Di lingkungan kadet, ia sering disebut dengan pelbagai julukan, antara lain adalah Browne Baron yang artinya Pangeran berkulit coklat. Selain itu, di kalangan rekan-rekannya di KMA, ia dipanggil dengan nama Yacobus.[6] Selama menempuh pendidikan, ia sangat gemar membaca terutama mengenai sejarah penerbangan di Eropa. Salah satu tokoh yang sangat ia kagumi adalah Giulio Douhet. Giulio adalah salah seorang Jenderal berkebangsaan Italia dan pernah menulis buku dengan judul The Command of the Air dan diterbitkan pada tahun 1921. Dalam bukunya, ia menyatakan bahwasanya kekuatan udara tidak hanya sebagai penunjang serangan angkatan darat, tetapi ia bisa dipergunakan untuk menghancurkan sasaran-sasaran yang besar dan berada jauh dari pangkalan.

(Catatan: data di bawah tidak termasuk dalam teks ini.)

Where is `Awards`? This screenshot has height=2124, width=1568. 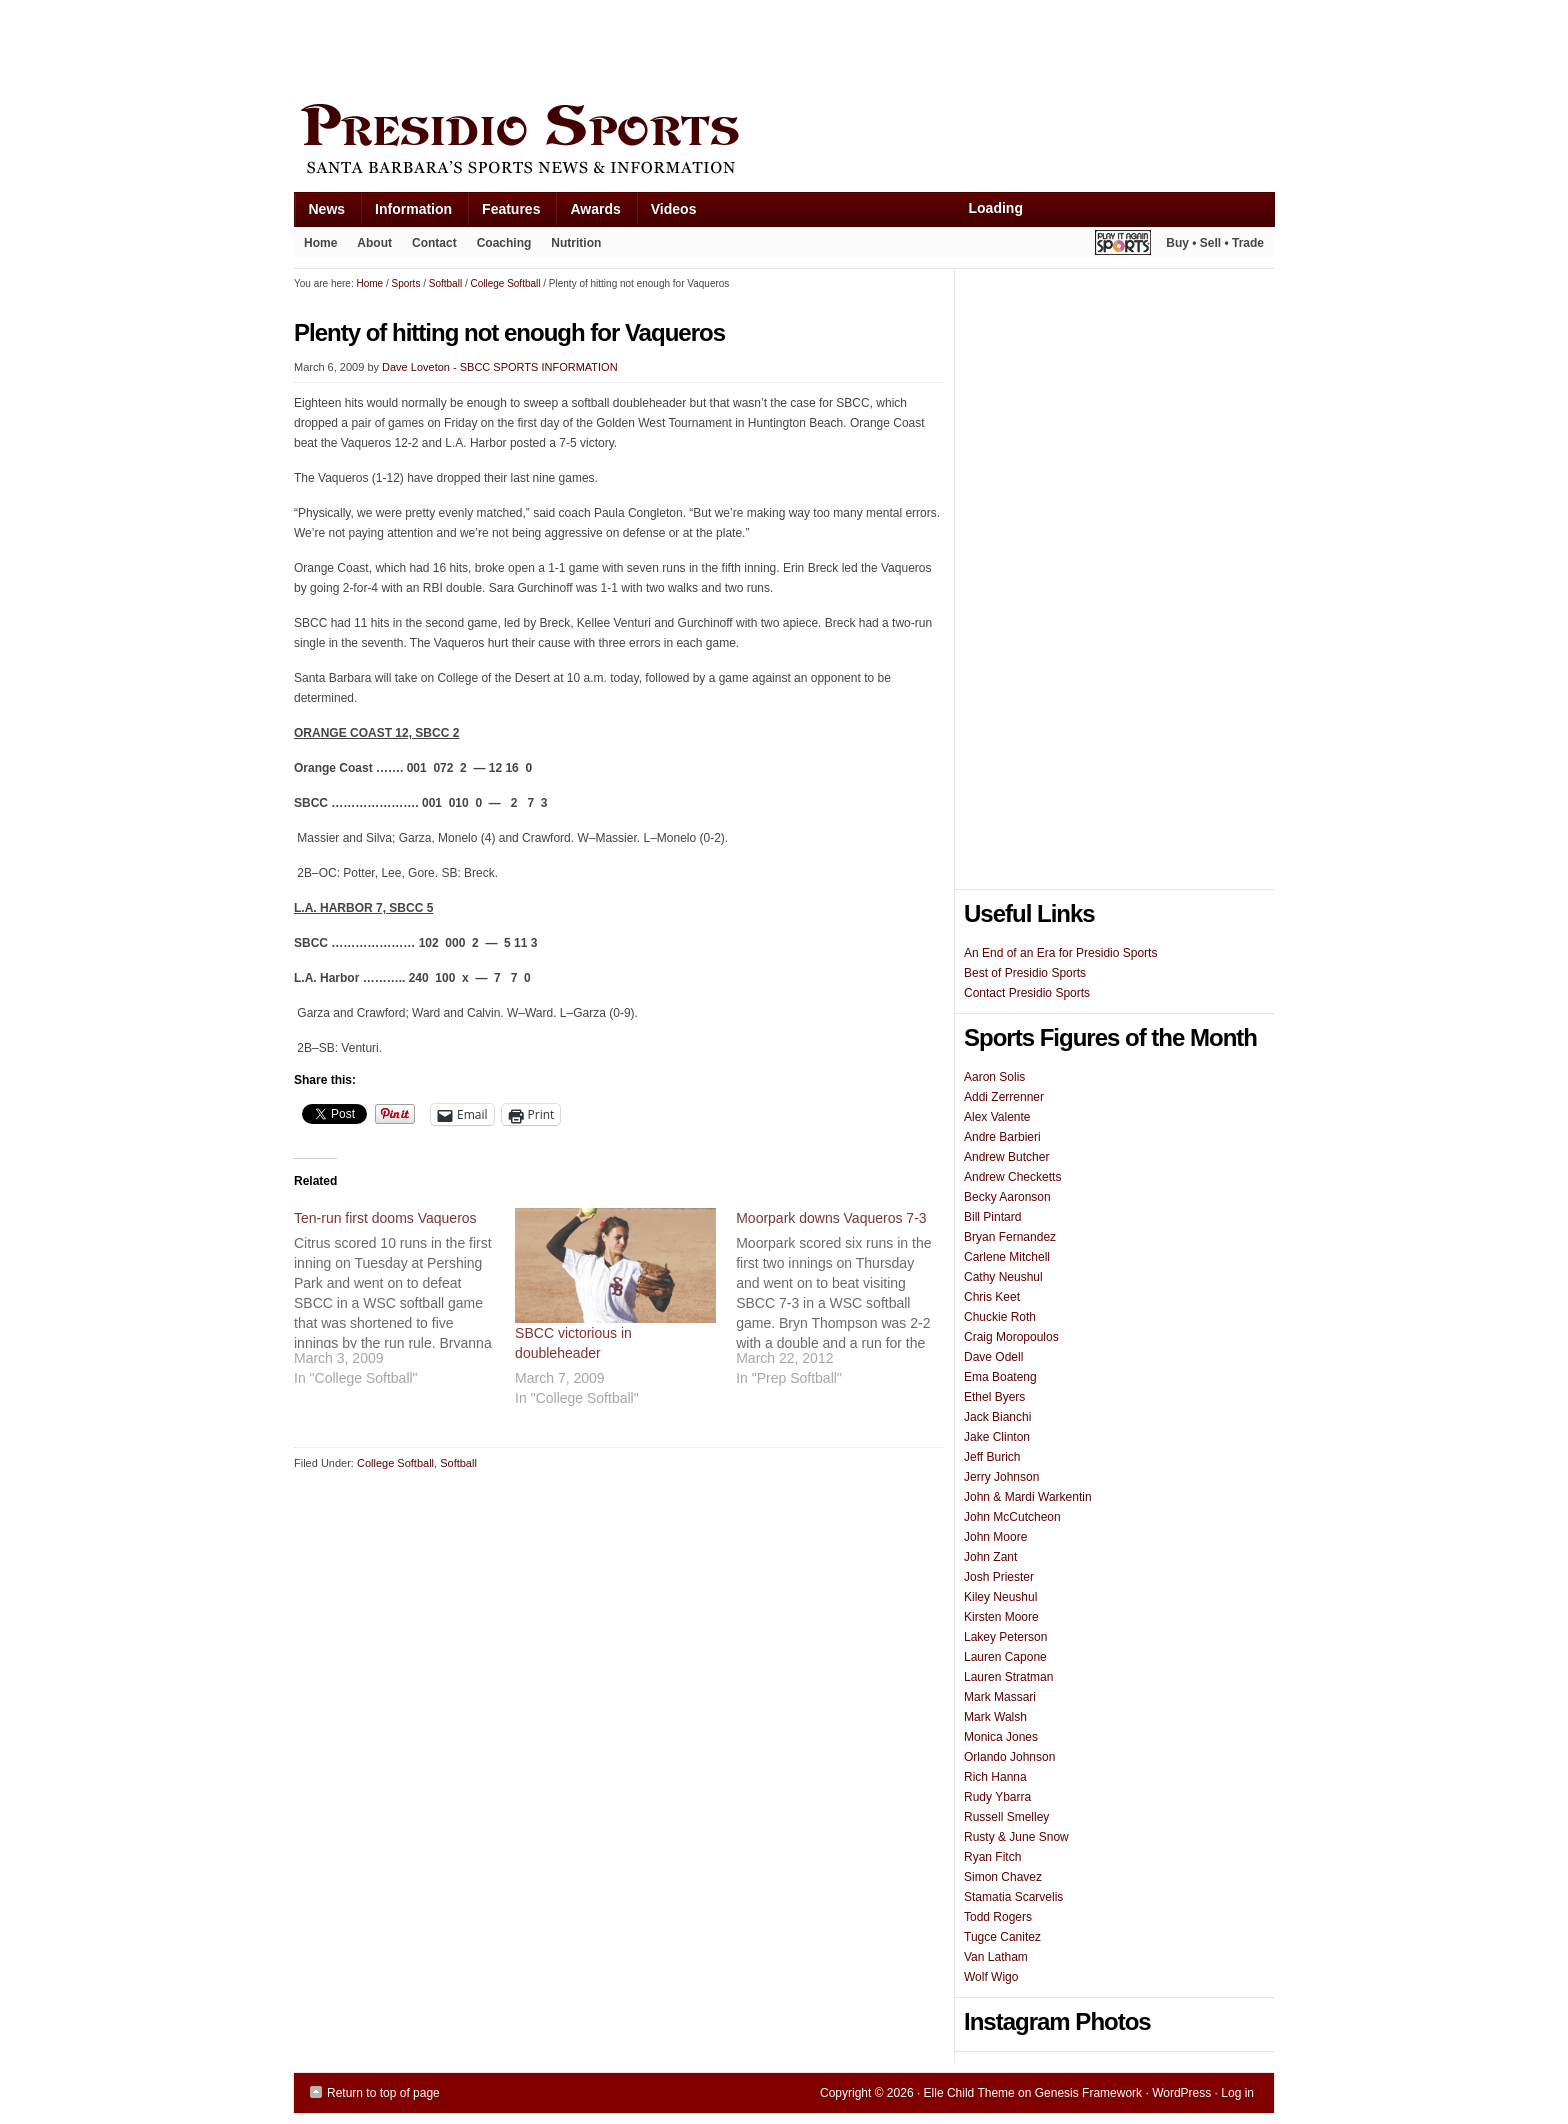 Awards is located at coordinates (587, 213).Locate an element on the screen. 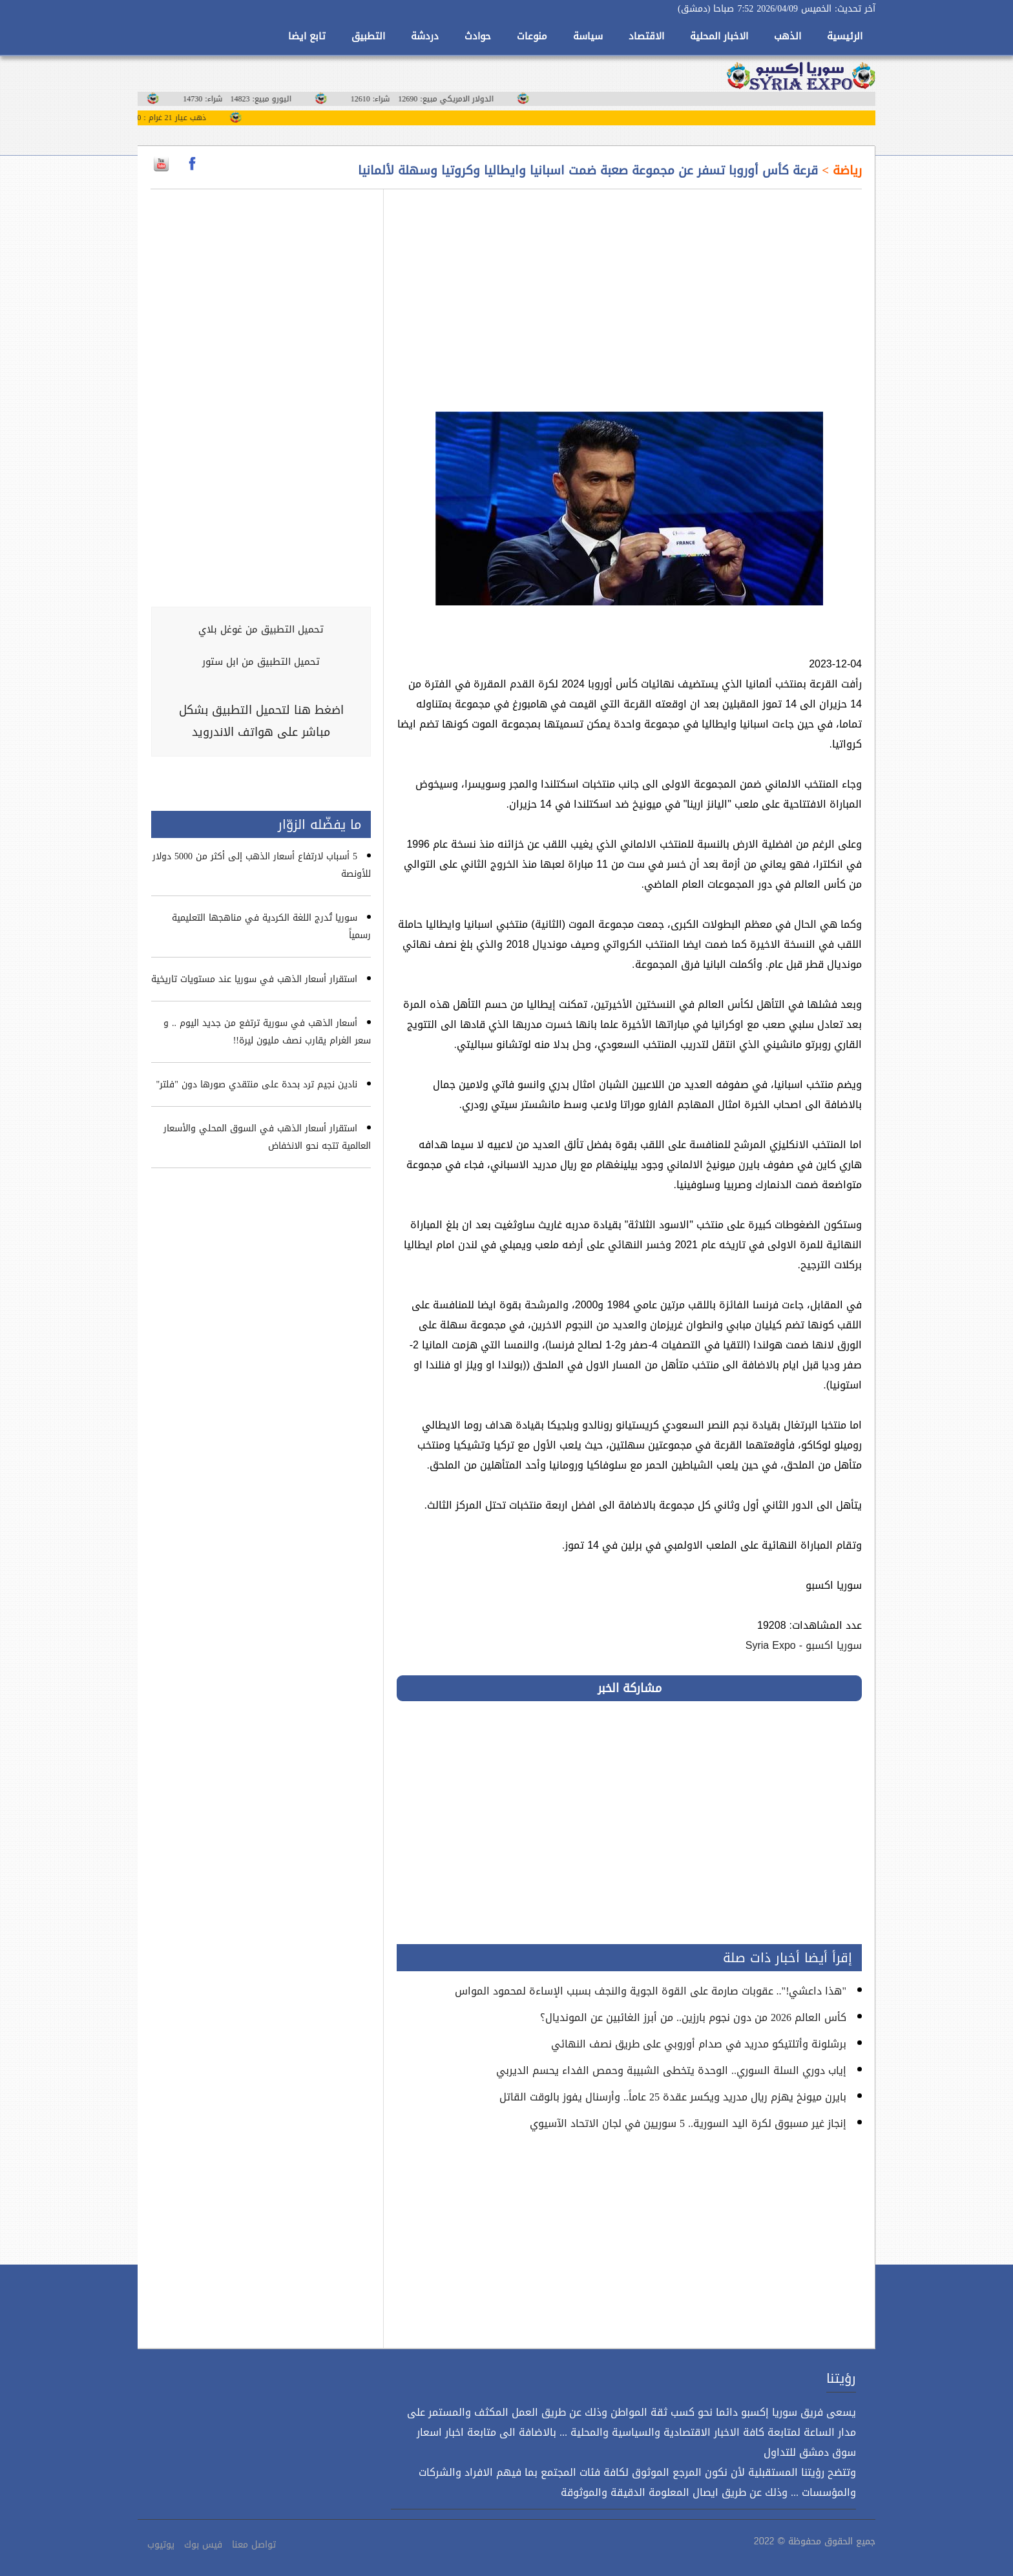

Akhirnya pada bulan September tahun 1934, Soerjadi Soerjadarma lulus dari Akademi Militer Breda, Belanda, dengan pangkat Letnan Dua. Pendidikan di KMA diselesaikannya selama tiga tahun. Setelah lulus, ia ditempatkan di Satuan Angkatan Darat Belanda di Nijmegen. Baru satu bulan kemudian, tepatnya di bulan Oktober, 1934, ia dipindahkan ke Batalyon I Infanteri di Magelang sampai bulan Nopember 1936[4]

Periode Pra-Kemerdekaan

sunting

Suryadarma, memiliki pengalaman yang kaya selama Perang Dunia II, karena ia merupakan satu dari empat puluh bumiputera yang diterima di Akademi Militer Belanda (KMA) di Breda, Belanda, sebelum PD II pada era Hindia Belanda.[7]

Suryadi turut serta dalam operasi pengeboman kapal-kapal tentara Jepang, yang berjumlah tidak kurang dari 50 buah di atas langit yang cerah di pulau Tarakan, Borneo, tanggal 13 Januari 1942.[1] Dalam operasi pengeboman ini, Suryadi bertindak sebagai navigator dan berpangkat Luitenant Waarnemer. Dari ketiga pesawat Martin B-10, Belanda.Dari tiga buah pesawat udara yang dikirimkan untuk operasi ini, hanya satu yang selamat dan diawaki oleh Suryadarma. Atas jasa keberanian yang luar biasa ini, Suryadi Suryadarma mendapatkan medali ‘’Het Bronze Kruis’’ atau ‘’The Bronze Cross’’, sebuah tanda jasa khusus dalam bidang militer dan hanya dianugerahkan untuk mereka yang memperlihatkan keberanian luar biasa terhadap musuh.[8]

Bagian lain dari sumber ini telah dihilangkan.